* [Exercise aim] Leaving the images aside, print every record in the material exactly.
---+---
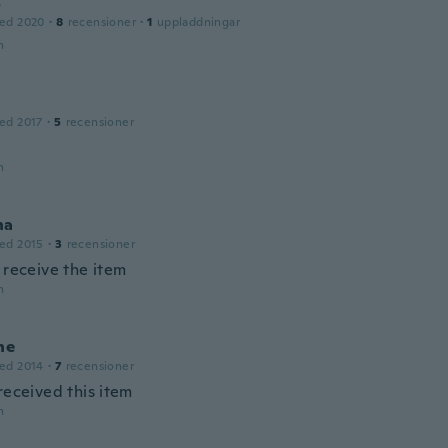
s
ed 2020
·
8
recensioner
·
1
uppladdningar
n
ed 2017
·
5
recensioner
n
na
ed 2015
·
3
recensioner
 receive the item
n
ne
ed 2014
·
7
recensioner
received this item
n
---+---
* [Solution for this task]
s
ed 2020
·
8
recensioner
·
1
uppladdningar
n
ed 2017
·
5
recensioner
n
na
ed 2015
·
3
recensioner
 receive the item
n
ne
ed 2014
·
7
recensioner
received this item
n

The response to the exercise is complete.